Exercise prompt >> For each record, copy the text exactly and omit any picture it holds.

*** Data for this task

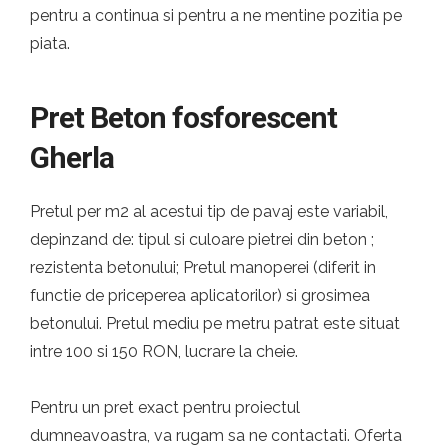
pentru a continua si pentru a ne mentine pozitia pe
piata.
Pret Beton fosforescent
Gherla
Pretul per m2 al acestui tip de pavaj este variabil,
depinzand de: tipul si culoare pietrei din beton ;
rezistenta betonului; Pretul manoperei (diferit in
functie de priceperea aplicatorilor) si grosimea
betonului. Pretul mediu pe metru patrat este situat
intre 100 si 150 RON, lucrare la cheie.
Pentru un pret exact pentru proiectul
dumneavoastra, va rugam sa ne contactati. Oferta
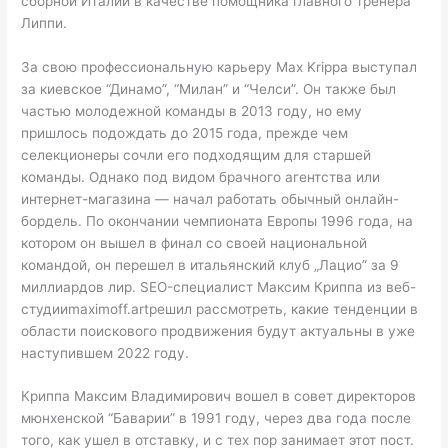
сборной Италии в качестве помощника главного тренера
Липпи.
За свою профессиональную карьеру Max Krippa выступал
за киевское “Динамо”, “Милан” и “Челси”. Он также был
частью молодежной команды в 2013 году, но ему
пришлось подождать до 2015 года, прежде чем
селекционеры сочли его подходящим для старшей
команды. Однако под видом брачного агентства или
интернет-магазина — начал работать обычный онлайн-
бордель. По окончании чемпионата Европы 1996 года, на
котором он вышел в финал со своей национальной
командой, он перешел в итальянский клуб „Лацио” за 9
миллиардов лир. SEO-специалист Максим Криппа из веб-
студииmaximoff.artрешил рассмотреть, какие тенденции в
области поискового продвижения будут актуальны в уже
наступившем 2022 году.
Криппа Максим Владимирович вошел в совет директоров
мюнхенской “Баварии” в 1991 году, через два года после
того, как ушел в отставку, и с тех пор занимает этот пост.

******

Expected answer >>
pentru a continua si pentru a ne mentine pozitia pe
piata.
Pret Beton fosforescent
Gherla
Pretul per m2 al acestui tip de pavaj este variabil,
depinzand de: tipul si culoare pietrei din beton ;
rezistenta betonului; Pretul manoperei (diferit in
functie de priceperea aplicatorilor) si grosimea
betonului. Pretul mediu pe metru patrat este situat
intre 100 si 150 RON, lucrare la cheie.
Pentru un pret exact pentru proiectul
dumneavoastra, va rugam sa ne contactati. Oferta
сборной Италии в качестве помощника главного тренера
Липпи.
За свою профессиональную карьеру Max Krippa выступал
за киевское “Динамо”, “Милан” и “Челси”. Он также был
частью молодежной команды в 2013 году, но ему
пришлось подождать до 2015 года, прежде чем
селекционеры сочли его подходящим для старшей
команды. Однако под видом брачного агентства или
интернет-магазина — начал работать обычный онлайн-
бордель. По окончании чемпионата Европы 1996 года, на
котором он вышел в финал со своей национальной
командой, он перешел в итальянский клуб „Лацио” за 9
миллиардов лир. SEO-специалист Максим Криппа из веб-
студииmaximoff.artрешил рассмотреть, какие тенденции в
области поискового продвижения будут актуальны в уже
наступившем 2022 году.
Криппа Максим Владимирович вошел в совет директоров
мюнхенской “Баварии” в 1991 году, через два года после
того, как ушел в отставку, и с тех пор занимает этот пост.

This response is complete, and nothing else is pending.